In 1761 he married Juliane Friederike geb. Spittler (1739-1799). They had eleven children (seven sons and four daughters), with one son and two daughters dying early. Among them were August von Hartmann , State Councilor and President of the Chamber of Accounts; Ludwig von Hartmann , industrial pioneer and founder of the Hartmann group of companies ; Friedrich von Hartmann , doctor and natural scientist (paleontologist), and Ferdinand Hartmann , director of the Art Academy in Dresden.

life and work

Hartmann attended high school in Stuttgart and then trained as a clerk. In 1753 he was appointed forage administrator at the royal stables in Stuttgart. His professional ascent as a camerawoman was steep, and in 1761 he became a member of the chamber council. In 1767 he was appointed to the real councilor in the council of the Rentkammer. Among other things, he was responsible for the department for stables and stud matters. From 1789 he was appointed court and domain councilor. The relationship between Hartmann and the difficult Duke Karl Eugen was not untroubled. Nevertheless, in 1781 he had turned down a tempting offer to serve Frederick the Great . In 1806 he was released into retirement by King Friedrich .

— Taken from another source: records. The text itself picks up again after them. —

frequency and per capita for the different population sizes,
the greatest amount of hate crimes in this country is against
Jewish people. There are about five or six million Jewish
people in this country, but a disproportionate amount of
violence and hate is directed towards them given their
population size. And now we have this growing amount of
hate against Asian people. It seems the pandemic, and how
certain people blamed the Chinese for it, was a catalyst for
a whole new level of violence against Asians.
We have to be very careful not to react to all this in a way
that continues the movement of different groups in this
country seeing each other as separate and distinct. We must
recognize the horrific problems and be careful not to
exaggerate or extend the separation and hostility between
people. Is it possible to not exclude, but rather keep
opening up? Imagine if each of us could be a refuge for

Hartmann's real importance lay in the dignity of his personality. Without being artistically or poetically productive himself, despite his financially modest situation, he understood how to make his house in Stuttgart a unique center of intellectual literary life of his time. The Hartmannschen Haus was visited by the poet and philosopher Karl Philipp Conz , the poet and journalist Christian Friedrich Daniel Schubart , the epigrammatists Friedrich Christoph Weisser and Friedrich Haug , the artists Nicolas Guibal and JG Müller . A frequent guest was Johann Kaspar Schiller , whose book on fruit tree cultivation Hartmann edited. When Schiller's son, the poet Friedrich Schiller , came to Stuttgart for the first time in 1793, he first went to Hartmann, who found him an apartment and was with him almost every day. As early as 1779, Duke Karl August von Weimar and Goethe had been referred to him from Switzerland and were accompanied by him for a week in Stuttgart and the surrounding area. Even Friedrich Nicolai visited during his trip to southern Germany in 1781 Johann Georg Hartmann and praised in his travelogue whose scientific insights and personal kindness.

In 1774 Hartmann was a founding member of the Stuttgart Freemason Lodge Zu den Drei Cedern until its dissolution by Duke Karl Eugen in 1780. He was also a member of the learned societies in Ludwigsburg, Petersburg, Zurich and Bern. Through various publications, primarily about horse breeding, he had made a name for himself far beyond Württemberg. He filled the few years of retirement with scientific work. Most of it, however, remained unprinted. From a decades-long collection of Württemberg laws, he was only able to print the marriage and church laws in 4 volumes, three of them at his own expense.